For the test, a signal generator (made with an Arduino sketch) was attached to the cathode side of the GM tube terminal block. This seemed to be the best place to simulate counts since it's the same place where the cathode of the tube would be. (Remember, the kit uses "cathode sensing".) The sketch for the signal generator outputs a square wave with a 10% duty cycle at various frequencies.
The end result is that the Geiger kit displayed accurate counts at 100 kHz and no counts at 125kHz, so the maximum is somewhere in between.
100 kHz gave readings around 6,000,954 CPM (100,016 CPS). This is much faster than the fastest GM tubes (about 40kHz). So 6 million CPM with very good accuracy is pretty impressive for ability to count. That's about 34,207 uSv/h, or 34 mSv/h if it came from an SBM-20 tube! Nothing I'd like to see for real.
A caution however, is that results using an actual GM tube will be far lower than this result.
The current sketch was also tested for counting accuracy.
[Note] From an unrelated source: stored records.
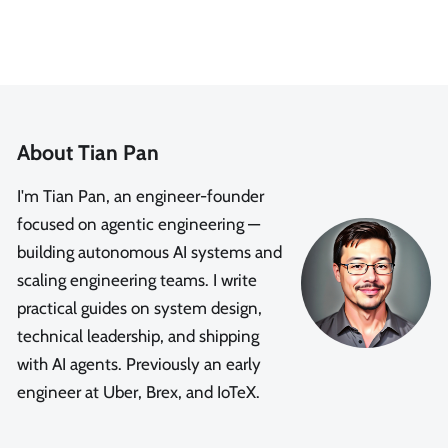
About Tian Pan
I'm Tian Pan, an engineer-founder
focused on agentic engineering —
building autonomous AI systems and
scaling engineering teams. I write
practical guides on system design,
technical leadership, and shipping
with AI agents. Previously an early
engineer at Uber, Brex, and IoTeX.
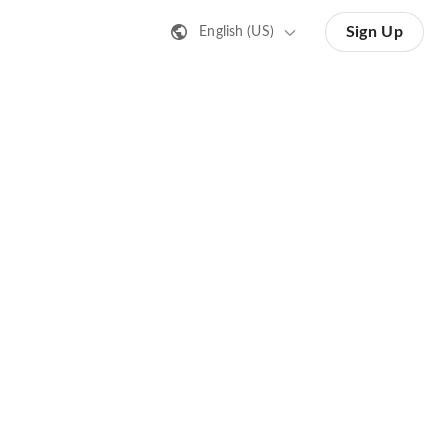
Sign Up
English (US)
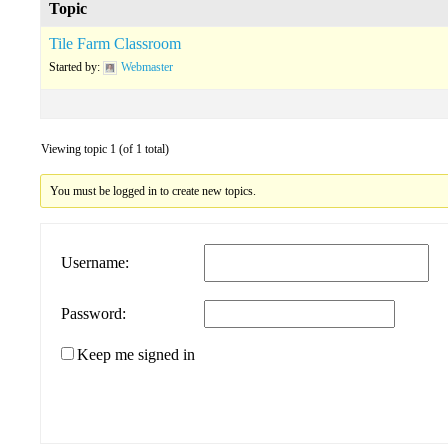
Topic
Tile Farm Classroom
Started by:
Webmaster
Viewing topic 1 (of 1 total)
You must be logged in to create new topics.
Username:
Password:
Keep me signed in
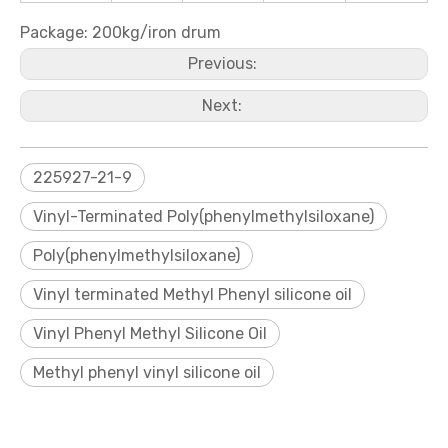
Package: 200kg/iron drum
Previous:
Next:
225927-21-9
Vinyl-Terminated Poly(phenylmethylsiloxane)
Poly(phenylmethylsiloxane)
Vinyl terminated Methyl Phenyl silicone oil
Vinyl Phenyl Methyl Silicone Oil
Methyl phenyl vinyl silicone oil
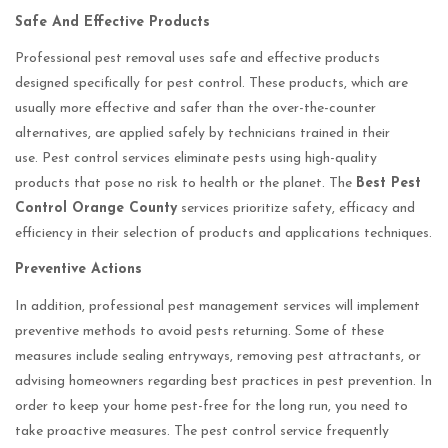
Safe And Effective Products
Professional pest removal uses safe and effective products
designed specifically for pest control. These products, which are
usually more effective and safer than the over-the-counter
alternatives, are applied safely by technicians trained in their
use. Pest control services eliminate pests using high-quality
products that pose no risk to health or the planet. The
Best Pest
Control Orange County
services prioritize safety, efficacy and
efficiency in their selection of products and applications techniques.
Preventive Actions
In addition, professional pest management services will implement
preventive methods to avoid pests returning. Some of these
measures include sealing entryways, removing pest attractants, or
advising homeowners regarding best practices in pest prevention. In
order to keep your home pest-free for the long run, you need to
take proactive measures. The pest control service frequently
Replacing the GM tube with a 1kHz signal generator displays counts of 60,012 CPM which is 99.98% accurate. (Assuming the signal generator was 100% accurate.)
This is about as far as I'd like to go regarding the subject of software. My sense is, that for some, the Geiger board may be an introduction into the whole world of microprocessors. I am truly happy about this, but if you need answers to questions about programming, adding new devices (WiFi, SD cards, etc.), and the like, your best bet is to use the Arduino forum.
Finally my apologies to the AVR Freaks out there, many of whom are sick about hearing about Arduino. (Although you're too smart to be reading this far anyway!) Just to say there are other ways to work with the Atmega328 on the Geiger board besides Arduino.